Figure 7. The standard deviation of the acceptance ratio.

6.4. Simulation Time Comparison

In this section, the simulation duration of the EvoSMS simulation analysis algorithm is compared with that of the SimSo simulator to evaluate the advantages of the proposed approach in terms of simulation efficiency. This comparison was carried out under identical parameters as follows: all task periods obeyed the uniform distribution of [10, 100]; the task utilization rate obeyed the uniform distribution of [0.05, 0.2]; the release time jitter of tasks obeyed the uniform distribution of [0, 5]; all tasks within the set had implicit deadlines, meaning their deadlines equaled their periods; the problem window was [0, 3000]; the number N of processor cores was 8; and the number of tasks was set to 25, 50, 75, 100, 125, 150, 175, and 200, respectively. The experimental results are shown in Figure 8. The horizontal coordinate indicates the number of tasks, and the vertical coordinate, which uses a linear scale, represents the running time of the simulation program. The green line connecting circular markers represents the simulation runtime of SimSo, while the blue line connecting square markers represents the simulation runtime of EvoSMS.

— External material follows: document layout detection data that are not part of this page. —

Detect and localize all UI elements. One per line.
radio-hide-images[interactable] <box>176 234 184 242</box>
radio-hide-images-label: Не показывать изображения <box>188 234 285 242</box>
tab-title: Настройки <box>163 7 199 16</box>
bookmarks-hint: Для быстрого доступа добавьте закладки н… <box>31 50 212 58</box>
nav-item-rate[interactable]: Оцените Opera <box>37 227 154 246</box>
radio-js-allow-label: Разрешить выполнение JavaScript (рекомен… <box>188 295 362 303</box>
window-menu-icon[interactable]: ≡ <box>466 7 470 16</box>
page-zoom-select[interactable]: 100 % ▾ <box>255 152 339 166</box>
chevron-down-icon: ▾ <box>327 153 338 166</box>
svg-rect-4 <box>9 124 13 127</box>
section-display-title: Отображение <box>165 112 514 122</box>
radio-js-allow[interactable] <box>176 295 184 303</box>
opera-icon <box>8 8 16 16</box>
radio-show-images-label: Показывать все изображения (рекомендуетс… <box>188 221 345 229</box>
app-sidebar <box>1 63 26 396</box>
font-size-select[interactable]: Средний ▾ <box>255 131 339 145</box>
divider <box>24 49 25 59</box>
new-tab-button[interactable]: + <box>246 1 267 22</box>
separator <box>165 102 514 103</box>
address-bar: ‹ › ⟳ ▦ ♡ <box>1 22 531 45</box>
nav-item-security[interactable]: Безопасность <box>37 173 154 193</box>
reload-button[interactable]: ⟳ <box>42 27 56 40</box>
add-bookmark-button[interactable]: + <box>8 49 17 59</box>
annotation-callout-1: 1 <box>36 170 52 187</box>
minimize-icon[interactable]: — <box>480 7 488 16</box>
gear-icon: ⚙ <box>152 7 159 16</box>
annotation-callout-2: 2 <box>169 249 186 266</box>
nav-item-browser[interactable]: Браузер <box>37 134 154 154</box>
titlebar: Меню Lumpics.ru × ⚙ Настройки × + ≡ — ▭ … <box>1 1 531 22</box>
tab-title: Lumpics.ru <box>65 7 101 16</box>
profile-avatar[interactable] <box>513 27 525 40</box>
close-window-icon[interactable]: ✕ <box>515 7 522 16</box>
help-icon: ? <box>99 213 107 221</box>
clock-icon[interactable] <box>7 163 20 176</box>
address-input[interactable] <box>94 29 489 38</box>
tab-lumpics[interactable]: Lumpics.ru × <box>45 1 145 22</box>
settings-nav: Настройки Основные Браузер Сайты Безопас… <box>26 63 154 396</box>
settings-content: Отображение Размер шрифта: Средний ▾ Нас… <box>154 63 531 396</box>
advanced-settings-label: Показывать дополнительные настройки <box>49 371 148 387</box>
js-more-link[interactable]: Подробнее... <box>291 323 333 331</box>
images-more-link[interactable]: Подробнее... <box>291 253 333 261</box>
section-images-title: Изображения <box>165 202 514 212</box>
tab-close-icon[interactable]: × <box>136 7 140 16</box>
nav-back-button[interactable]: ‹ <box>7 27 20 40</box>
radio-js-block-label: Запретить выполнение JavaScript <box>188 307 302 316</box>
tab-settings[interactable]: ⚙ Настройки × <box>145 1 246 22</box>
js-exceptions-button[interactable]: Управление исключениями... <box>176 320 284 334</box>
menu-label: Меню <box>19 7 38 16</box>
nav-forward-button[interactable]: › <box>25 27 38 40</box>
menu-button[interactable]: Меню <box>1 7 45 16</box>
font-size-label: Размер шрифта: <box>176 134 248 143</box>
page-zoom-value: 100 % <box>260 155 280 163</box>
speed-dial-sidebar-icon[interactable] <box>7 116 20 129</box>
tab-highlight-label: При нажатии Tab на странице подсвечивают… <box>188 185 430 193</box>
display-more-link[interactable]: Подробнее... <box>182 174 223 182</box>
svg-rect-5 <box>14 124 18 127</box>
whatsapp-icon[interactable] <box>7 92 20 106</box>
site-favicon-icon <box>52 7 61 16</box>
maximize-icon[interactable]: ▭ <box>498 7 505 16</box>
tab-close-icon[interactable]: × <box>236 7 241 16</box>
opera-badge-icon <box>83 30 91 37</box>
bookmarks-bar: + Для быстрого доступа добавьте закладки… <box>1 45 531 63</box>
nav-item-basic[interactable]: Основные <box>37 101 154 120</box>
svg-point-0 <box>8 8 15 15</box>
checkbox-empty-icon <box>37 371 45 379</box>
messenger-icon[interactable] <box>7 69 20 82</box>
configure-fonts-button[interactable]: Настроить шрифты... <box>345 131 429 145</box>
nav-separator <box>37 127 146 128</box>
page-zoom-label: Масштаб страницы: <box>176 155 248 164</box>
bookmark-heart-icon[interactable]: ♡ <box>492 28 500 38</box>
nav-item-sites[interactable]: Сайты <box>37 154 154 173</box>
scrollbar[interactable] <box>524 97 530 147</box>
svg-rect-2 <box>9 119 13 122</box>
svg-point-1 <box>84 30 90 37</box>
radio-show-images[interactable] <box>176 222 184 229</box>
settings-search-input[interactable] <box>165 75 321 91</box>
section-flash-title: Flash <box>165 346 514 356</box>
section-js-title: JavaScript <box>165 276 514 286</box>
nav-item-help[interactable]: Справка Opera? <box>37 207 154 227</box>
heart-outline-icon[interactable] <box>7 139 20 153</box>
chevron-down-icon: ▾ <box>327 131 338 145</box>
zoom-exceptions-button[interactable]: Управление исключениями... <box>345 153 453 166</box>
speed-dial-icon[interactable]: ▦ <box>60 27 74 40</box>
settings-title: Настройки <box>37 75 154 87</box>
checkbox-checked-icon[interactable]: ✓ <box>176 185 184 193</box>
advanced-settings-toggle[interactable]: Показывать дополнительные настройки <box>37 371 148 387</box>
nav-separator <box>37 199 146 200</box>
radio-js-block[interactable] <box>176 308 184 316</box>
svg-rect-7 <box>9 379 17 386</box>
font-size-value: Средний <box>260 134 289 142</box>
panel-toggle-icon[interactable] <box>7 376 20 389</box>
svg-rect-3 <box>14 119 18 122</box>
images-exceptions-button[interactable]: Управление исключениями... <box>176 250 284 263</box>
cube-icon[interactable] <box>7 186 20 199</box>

Figure 8. Comparison of EvoSMS simulation method and SimSo simulation tool runtime.

As shown in Figure 8, although the running time of both simulation approaches tended to grow as the number of tasks in the system kept increasing, the running time of the SimSo simulator grew faster and that of EvoSMS was relatively stable. The comparison between the EvoSMS approach and SimSo reveals a substantial advantage in terms of runtime for EvoSMS. Based on the statistical analysis of the experimental results, it was observed that, on average, the simulation runtime of EvoSMS was 96.24% lower than that of SimSo.

7. Conclusions and Future Work

Aiming to address the inefficiency of simulation-based schedulability analysis, this paper introduces an event-oriented simulation strategy and presents the implementation of EvoSMS, which is based on time-axis folding and unfolding algorithms. Experimental results demonstrate the accuracy of the analysis outcomes and highlight the improvements in analysis efficiency offered by the EvoSMS method.

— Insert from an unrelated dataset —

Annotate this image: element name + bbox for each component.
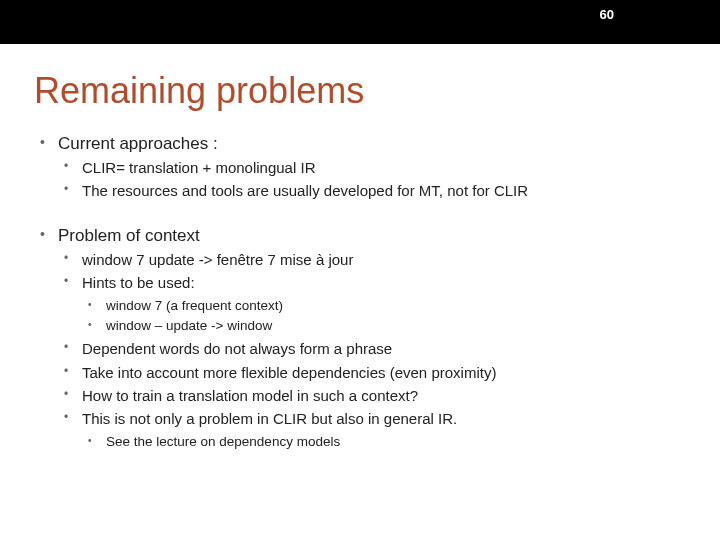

The current work focuses on the actor model with periodic tasks and implied deadlines, which simplifies the analysis but limits the general applicability of the results. Specifically, EvoSMS currently does not handle sporadic tasks or tasks with arbitrary deadlines, restricting its use in more diverse real-time scenarios. In addition, the method is limited to multi-core processors and has not yet been applied to multi-core distributed systems. As part of the planned extensions, the actor model will be enhanced to include message-passing models, and the script model will incorporate bus arbitration mechanisms to enable bus modeling, thereby facilitating further extension to distributed systems.

Another limitation lies in the scope of the modeling: the current approach does not fully account for interruption policies, global/partition scheduling support, or detailed resource models such as buses, caches, and critical sections. These omissions may affect the accuracy and generalization of the evaluation, as real-world systems often involve complex interactions among these factors. Furthermore, the simulation results are dependent on chosen parameters, including task models and execution time assumptions, which may influence observed schedulability outcomes. To address this, EvoSMS provides a set of generic XML files to describe various system models, and key parameters can be refined, for example, by collecting extensive measurements to obtain task execution time distributions.

Future work will address these limitations by extending EvoSMS to handle sporadic tasks and arbitrary deadlines, supporting distributed multi-core systems and incorporating more comprehensive modeling of interruption policies, global and partitioned scheduling, and shared resources (including buses, caches, and critical sections). Additionally, we aim to study the sensitivity of the simulation results to different parameter settings to ensure more robust and generalizable conclusions.